= Robert E. Wittes =

Oncologist

Robert E. Wittes was Physician-in-Chief of Memorial Sloan-Kettering Cancer Center, from 2002 until December 31, 2012. Prior to his appointment at MSKCC, he was Deputy Director for Extramural Sciences and Director of the Division of Cancer Treatment and Diagnosis at the National Cancer Institute, where he oversaw NCI's extramural clinical and basic research programs, including the evaluation of new therapeutics, diagnostics, and translational research.
Wittes is a fellow of the American College of Physicians, a member of the American Association for Cancer Research, the American Society of Clinical Oncology, and the American Federation for Medical Research.
In addition to his institutional affiliations, Dr. Wittes has served as editor-in-chief of the Journal of the National Cancer Institute and Oncology. He has served on the editorial boards of Clinical Cancer Research, Current Opinion in Oncology, The American Journal of Clinical Oncology; Cancer Investigation, and The International Journal of Radiation Oncology-Biology & Physics, among others.

==Biography==

Wittes graduated from Harvard College in 1964 with a degree in chemistry and physics. He graduated cum laude from Harvard Medical School in 1968. He completed an internship and residency in medicine at Beth Israel Hospital in Boston. After starting a medical oncology fellowship at MSKCC in 1972, he served as Assistant Chief of the Solid Tumor Service for a decade. He transitioned to the National Cancer Institute in 1983 as head of the Cancer Therapy Evaluation Program. He became Director of the Division of Cancer Treatment and Diagnosis in 1995, to lead the NCI's programs in drug discovery and development, clinical trials, diagnostic imaging, radiotherapy, and molecular diagnosis. When he assumed the additional role of Deputy Director for Extramural Science in 1997, he became responsible for the oversight, integration, coordination and enhanced communication across all extramural programs of the National Cancer Institute.
While at the NCI, Dr. Wittes was instrumental in establishing CancerNet, and the cancer clinical trials website, which offer the general public and health care professionals information about cancer, treatment and clinical trials. He also established NCI's Office of Cancer Complementary and Alternative Medicine in 1998.

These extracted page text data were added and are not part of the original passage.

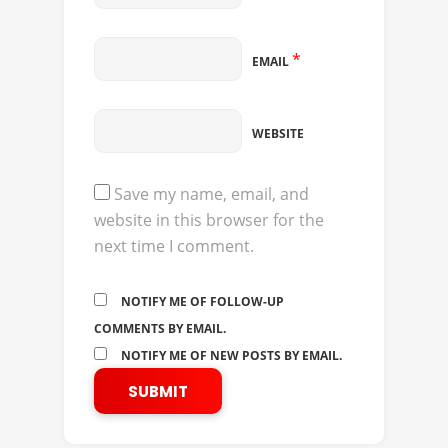
*
EMAIL
WEBSITE
Save my name, email, and
website in this browser for the
next time I comment.
NOTIFY ME OF FOLLOW-UP
COMMENTS BY EMAIL.
NOTIFY ME OF NEW POSTS BY EMAIL.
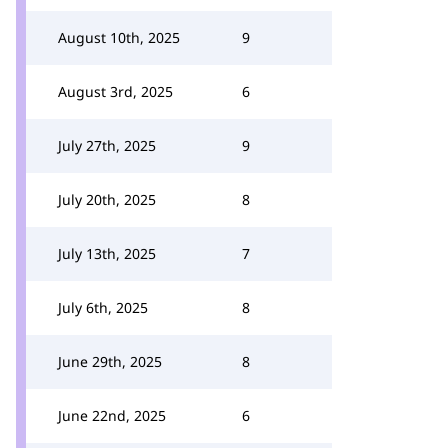
August 10th, 2025
9
August 3rd, 2025
6
July 27th, 2025
9
July 20th, 2025
8
July 13th, 2025
7
July 6th, 2025
8
June 29th, 2025
8
June 22nd, 2025
6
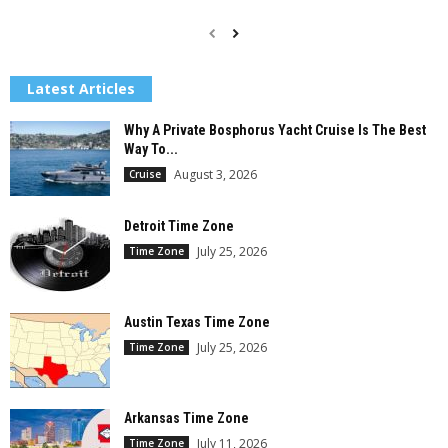
Latest Articles
Why A Private Bosphorus Yacht Cruise Is The Best
Way To...
August 3, 2026
Cruise
Detroit Time Zone
July 25, 2026
Time Zone
Austin Texas Time Zone
July 25, 2026
Time Zone
Arkansas Time Zone
July 11, 2026
Time Zone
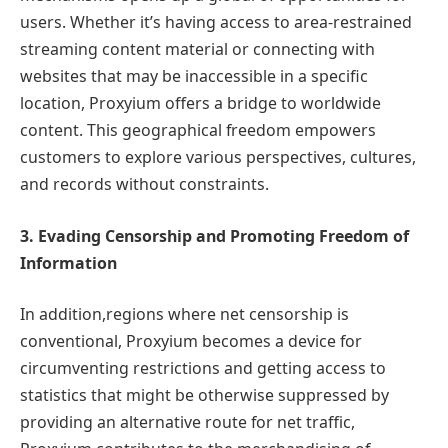
users. Whether it’s having access to area-restrained
streaming content material or connecting with
websites that may be inaccessible in a specific
location, Proxyium offers a bridge to worldwide
content. This geographical freedom empowers
customers to explore various perspectives, cultures,
and records without constraints.
3. Evading Censorship and Promoting Freedom of
Information
In addition,regions where net censorship is
conventional, Proxyium becomes a device for
circumventing restrictions and getting access to
statistics that might be otherwise suppressed by
providing an alternative route for net traffic,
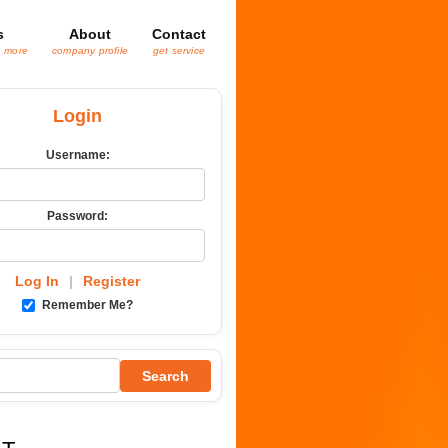
s
About
Contact
& more
company profile
get service
Login
Username:
Password:
Log In
|
Register
Remember Me?
Search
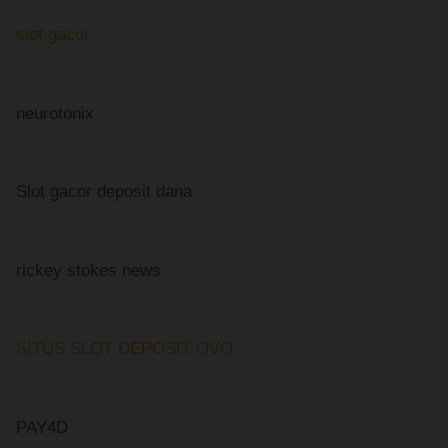
slot gacor
neurotonix
Slot gacor deposit dana
rickey stokes news
SITUS SLOT DEPOSIT OVO
PAY4D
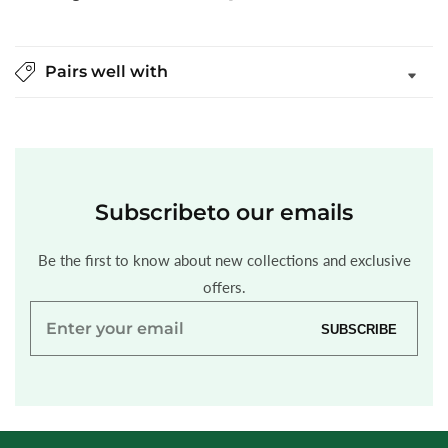
Pairs well with
Subscribe
to our emails
Be the first to know about new collections and exclusive
offers.
Enter
SUBSCRIBE
your
email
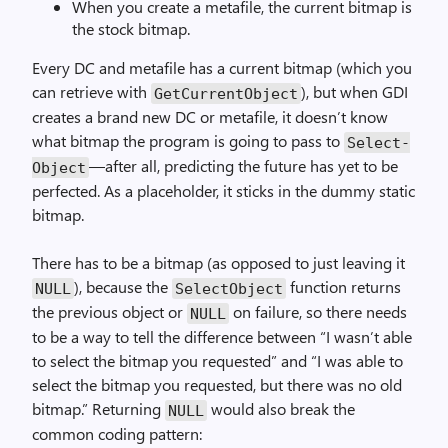
When you create a metafile, the current bitmap is
the stock bitmap.
Every DC and metafile has a current bitmap (which you
can retrieve with
), but when GDI
Get­Current­Object
creates a brand new DC or metafile, it doesn’t know
what bitmap the program is going to pass to
Select­
—after all, predicting the future has yet to be
Object
perfected. As a placeholder, it sticks in the dummy static
bitmap.
There has to be a bitmap (as opposed to just leaving it
), because the
function returns
NULL
Select­Object
the previous object or
on failure, so there needs
NULL
to be a way to tell the difference between “I wasn’t able
to select the bitmap you requested” and “I was able to
select the bitmap you requested, but there was no old
bitmap.” Returning
would also break the
NULL
common coding pattern:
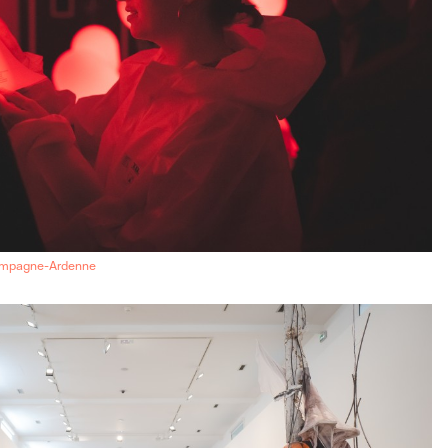
ampagne-Ardenne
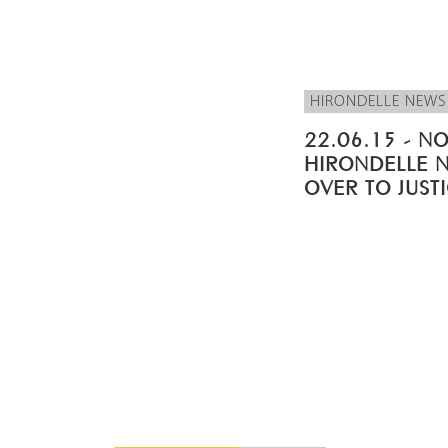
HIRONDELLE NEWS
22.06.15 - NO
HIRONDELLE 
OVER TO JUST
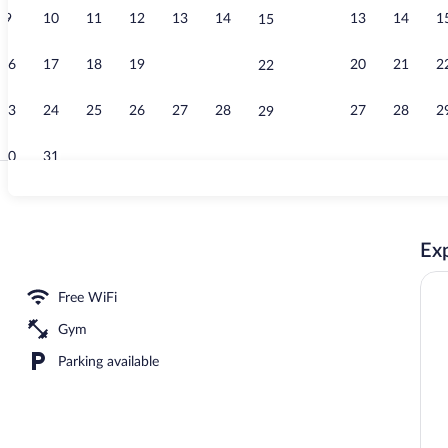
9
10
11
12
13
14
13
14
1
15
Indoor pool,
16
17
18
19
20
21
20
21
2
22
23
24
25
26
27
28
27
28
2
29
30
31
Lobby
Exp
 KING | Desk, blackout drapes, soundproofing, iron/ironing board
Free WiFi
Gym
Parking available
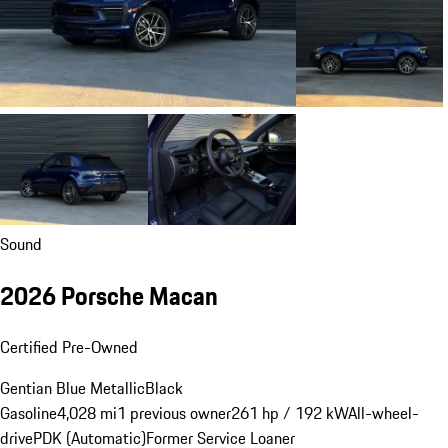
Sound
2026 Porsche Macan
Certified Pre-Owned
Gentian Blue Metallic
Black
Gasoline
4,028 mi
1 previous owner
261 hp / 192 kW
All-wheel-
drive
PDK (Automatic)
Former Service Loaner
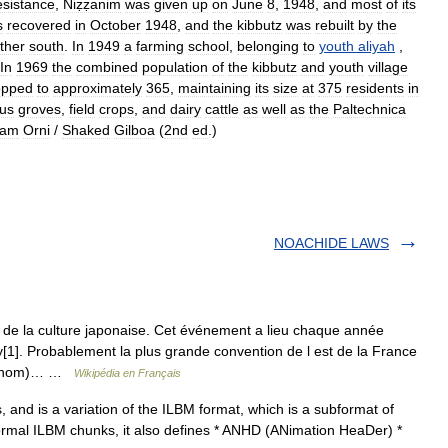
esistance
,
Niẓẓanim
was
given
up
on
June
8
,
1948
,
and
most
of
its
s
recovered
in
October
1948
,
and
the
kibbutz
was
rebuilt
by
the
rther
south
.
In
1949
a
farming
school
,
belonging
to
youth
aliyah
,
In
1969
the
combined
population
of
the
kibbutz
and
youth
village
opped
to
approximately
365
,
maintaining
its
size
at
375
residents
in
rus
groves
,
field
crops
,
and
dairy
cattle
as
well
as
the
Paltechnica
ram
Orni
/
Shaked
Gilboa
(
2nd
ed
.)
NOACHIDE LAWS
de la culture japonaise. Cet événement a lieu chaque année
1]. Probablement la plus grande convention de l est de la France
son nom)… …
Wikipédia en Français
, and is a variation of the ILBM format, which is a subformat of
normal ILBM chunks, it also defines * ANHD (ANimation HeaDer) *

As Physician-in-Chief at MSKCC beginning in 2002, Wittes presided over a period of above average growth in both its clinical and research programs. His accomplishments as Physician-in-Chief at MSKCC include the establishment of the Human Oncology and Pathogenesis Program, the Survivorship Initiative, and the Quality of Care Initiative. He also oversaw the construction of new clinical facilities that have enhanced the center's programs in Surgery, Pathology, Pediatrics, Imaging, and the treatment of a full range of cancers.

==Honors and awards==

Vincent Astor Chair of Clinical Research – July 17, 2003 to 2012
The Geoffrey Beene Cancer Research Center 2010 Progress Report, Page 3
Memorial Sloan-Kettering Cancer Center

NIH Director’s Award – July 11, 2001 The National Institutes of Health Annual Director's Awards Ceremony 2001, Page 8

Public Health Service Distinguished Service Medal – June 22, 2000.

==Personal life==
Wittes is married to statistician Janet Wittes.